Time capsules as we know them are a relatively new invention that became famous in 1939 with the burial of the Westinghouse Time Capsule at the World's Fair. This highly publicized capsule, which is not scheduled to be opened until the year 6939, contains both quotidian items and extensive writings on human history printed on microfilm (along with instructions on how to build a microfilm viewer). It was an ambitious project, with engineers specially designing the capsule to resist the ravages of time. Most time capsules, however, aren't equipped to be buried underground.
"Burying something is literally the worst way to preserve it for future generations," Novak says, "but we continue to do it." Contents are routinely destroyed by groundwater, so most time capsules reveal little more than trash chowder.
Still, Novak holds out hope for "rare one percenters—those time capsules that not only have something interesting inside, but also survived their journey into the future without turning into mush." The following 10 time capsules, however, fall firmly in the remaining 99 percent.
1. Derry, New Hampshire comes up empty
Just this week, residents of Derry, New Hampshire gathered at the local library to witness what they hoped might be an important moment in the town's history: the opening of a 1969 time capsule, which they believed might include some memorabilia from famed astronaut Alan Shepard, who was a Derry native. Instead, they found ... nothing. Absolutely nothing.
"We were a little horrified to find there was nothing in it," library director Cara Potter told the media. While there's no written record of exactly what was inside the safe, we do know that the time capsule had been moved a couple of times over the past several decades. And that the combination was written right on the back. "I really can’t understand why anyone would want to take the capsule and do anything with it,” Reed Clark, a 90-year-old local, told the New Hampshire Union Leader. But local historian Paul Lindemann says that, "There very well may have been valuable items in there" (including something of Shepard's).
2. The past comes alive in Tucson
In 1961, Tucson, Arizona's Campbell Plaza shopping center—the first air-conditioned strip mall in the country—celebrated its grand opening. To make the event truly memorable, developers buried a time capsule beneath the mall, forbidding anyone from opening it for the achingly long time period of 25 years.

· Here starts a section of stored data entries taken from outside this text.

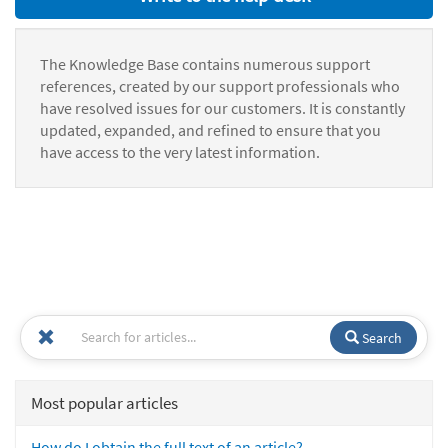
The Knowledge Base contains numerous support
references, created by our support professionals who
have resolved issues for our customers. It is constantly
updated, expanded, and refined to ensure that you
have access to the very latest information.
Search
Most popular articles
How do I obtain the full text of an article?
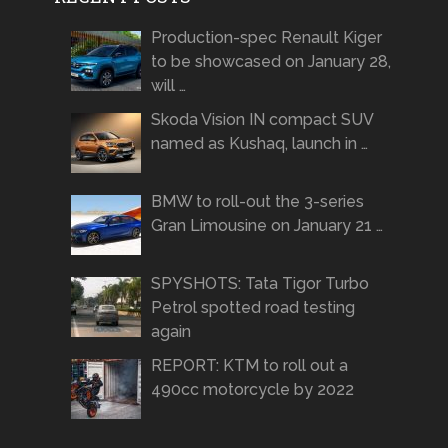
Production-spec Renault Kiger
to be showcased on January 28,
will …
Skoda Vision IN compact SUV
named as Kushaq, launch in …
BMW to roll-out the 3-series
Gran Limousine on January 21 …
SPYSHOTS: Tata Tigor Turbo
Petrol spotted road testing
again
REPORT: KTM to roll out a
490cc motorcycle by 2022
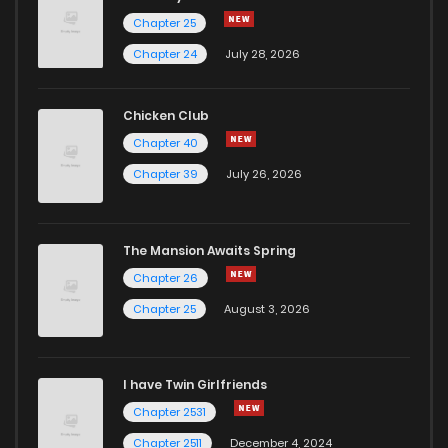
Chapter 25
Chapter 24
July 28, 2026
Chicken Club
Chapter 40
Chapter 39
July 26, 2026
The Mansion Awaits Spring
Chapter 26
Chapter 25
August 3, 2026
I have Twin Girlfriends
Chapter 2531
Chapter 2511
December 4, 2024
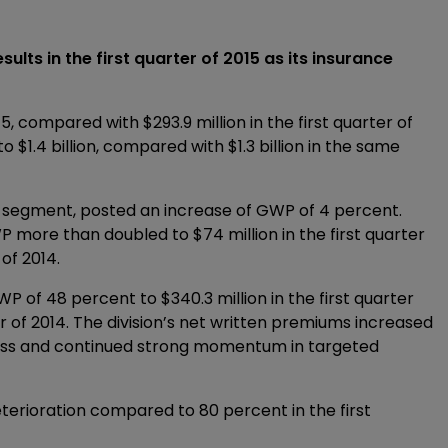
lts in the first quarter of 2015 as its insurance
015, compared with $293.9 million in the first quarter of
$1.4 billion, compared with $1.3 billion in the same
Re segment, posted an increase of GWP of 4 percent.
 more than doubled to $74 million in the first quarter
 of 2014.
P of 48 percent to $340.3 million in the first quarter
er of 2014. The division’s net written premiums increased
ness and continued strong momentum in targeted
eterioration compared to 80 percent in the first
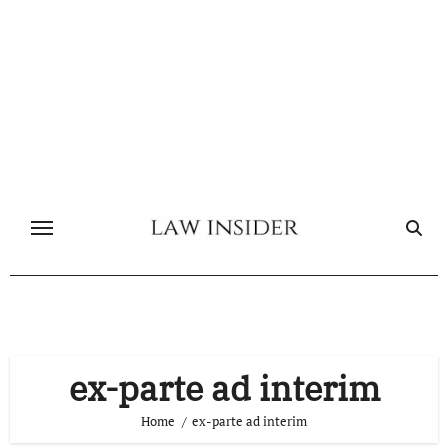
Skip
to
content
ex-parte ad interim
Home
ex-parte ad interim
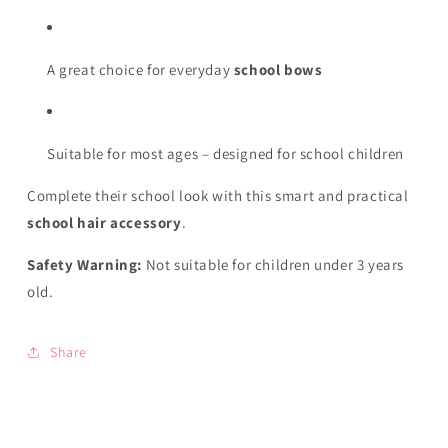
A great choice for everyday
school bows
Suitable for most ages – designed for school children
Complete their school look with this smart and practical
school hair accessory
.
Safety Warning:
Not suitable for children under 3 years
old.
Share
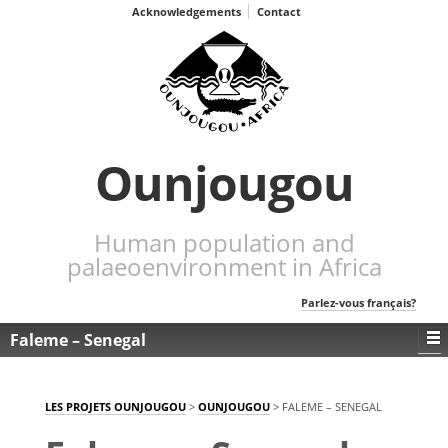
Acknowledgements
Contact
Ounjougou
Human population and
palaeoenvironment in Africa
Parlez-vous français?
Faleme – Senegal
LES PROJETS OUNJOUGOU
>
OUNJOUGOU
>
FALEME – SENEGAL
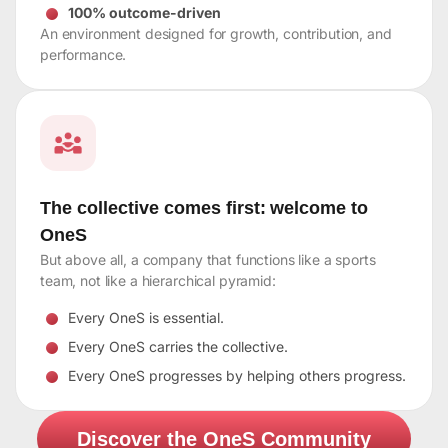
100% outcome-driven
An environment designed for growth, contribution, and
performance.
The collective comes first: welcome to
OneS
But above all, a company that functions like a sports
team, not like a hierarchical pyramid:
Every OneS is essential.
Every OneS carries the collective.
Every OneS progresses by helping others progress.
Discover the OneS Community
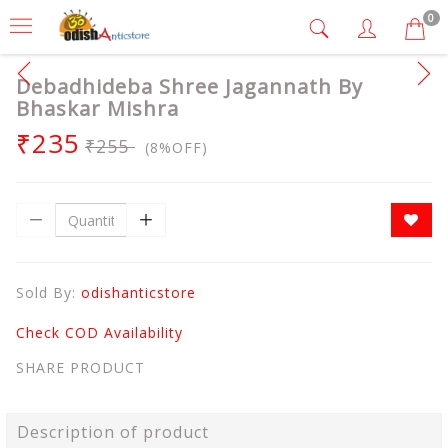
0
Debadhideba Shree Jagannath By
Bhaskar Mishra
₹235
₹255
(8%OFF)
Sold By:
odishanticstore
Check COD Availability
SHARE PRODUCT
Description of product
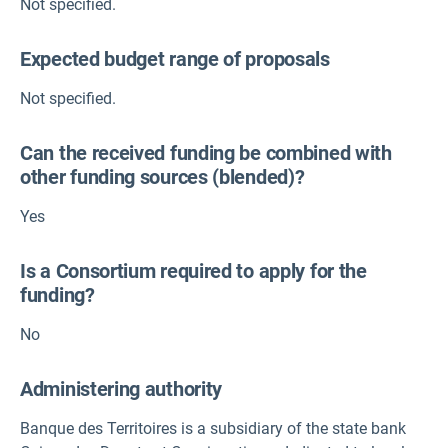
Not specified.
Expected budget range of proposals
Not specified.
Can the received funding be combined with
other funding sources (blended)?
Yes
Is a Consortium required to apply for the
funding?
No
Administering authority
Banque des Territoires is a subsidiary of the state bank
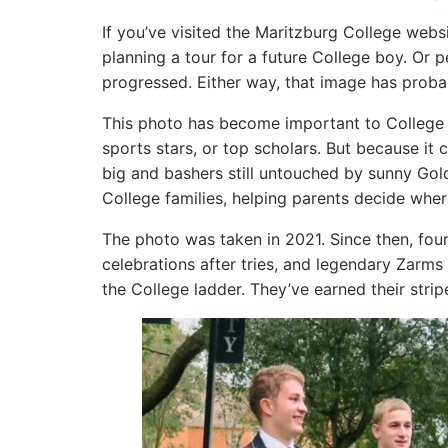
If you’ve visited the Maritzburg College web
planning a tour for a future College boy. Or
progressed. Either way, that image has proba
This photo has become important to College i
sports stars, or top scholars. But because it
big and bashers still untouched by sunny Go
College families, helping parents decide where 
The photo was taken in 2021. Since then, four
celebrations after tries, and legendary Zarm
the College ladder. They’ve earned their stri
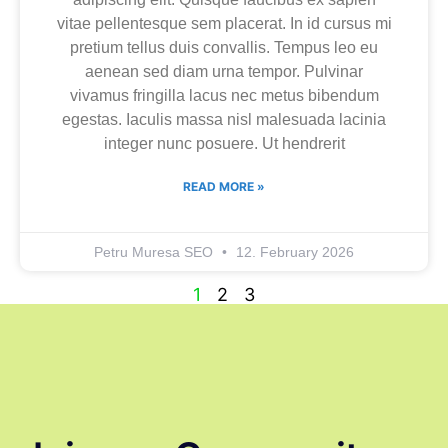
vitae pellentesque sem placerat. In id cursus mi
pretium tellus duis convallis. Tempus leo eu
aenean sed diam urna tempor. Pulvinar
vivamus fringilla lacus nec metus bibendum
egestas. Iaculis massa nisl malesuada lacinia
integer nunc posuere. Ut hendrerit
READ MORE »
Petru Muresa SEO
12. February 2026
1
2
3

When 1986 finally rolled around, another celebration was held for the capsule's unearthing. Three television crews captured the moment when workers, accompanied by a former Tucson mayor, excavated the capsule and cracked it open. Archaeologist William L. Rathje was on hand, and he later reported its contents as "a faded local newspaper (in worse condition than many I’ve witnessed being excavated from the bowels of landfills) and some business cards."
3. Bay City makes peace with its waterlogged history
In 1965, workers at Dafoe Shipbuilding Co. in Bay City, Michigan buried the “John F. Kennedy Peace Capsule.” It was to remain buried for 100 years—until city council members got antsy in 2015 and ordered for it to be unearthed five decades sooner than originally intended.
When crews unsealed the giant capsule, they found it was totally drenched: The shipbuilders responsible for sealing the capsule couldn't prevent it from taking on water. Many of the items were paper ephemera that didn't survive their 50-year submersion.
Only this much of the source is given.